- WORK TASK -
Though the entries hold pictures, only their text should be duplicated, exactly and in full.

--- DATA FOR ANALYSIS ---

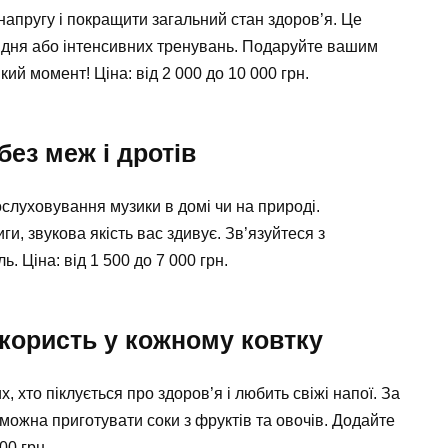
апругу і покращити загальний стан здоров’я. Це
го дня або інтенсивних тренувань. Подаруйте вашим
ий момент! Ціна: від 2 000 до 10 000 грн.
без меж і дротів
слуховування музики в домі чи на природі.
ги, звукова якість вас здивує. Зв’язуйтеся з
 Ціна: від 1 500 до 7 000 грн.
 користь у кожному ковтку
 хто піклується про здоров’я і любить свіжі напої. За
ожна приготувати соки з фруктів та овочів. Додайте
00 грн.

---

- OUTPUT BELOW -
апругу і покращити загальний стан здоров’я. Це
го дня або інтенсивних тренувань. Подаруйте вашим
ий момент! Ціна: від 2 000 до 10 000 грн.
без меж і дротів
слуховування музики в домі чи на природі.
ги, звукова якість вас здивує. Зв’язуйтеся з
 Ціна: від 1 500 до 7 000 грн.
 користь у кожному ковтку
 хто піклується про здоров’я і любить свіжі напої. За
ожна приготувати соки з фруктів та овочів. Додайте
00 грн.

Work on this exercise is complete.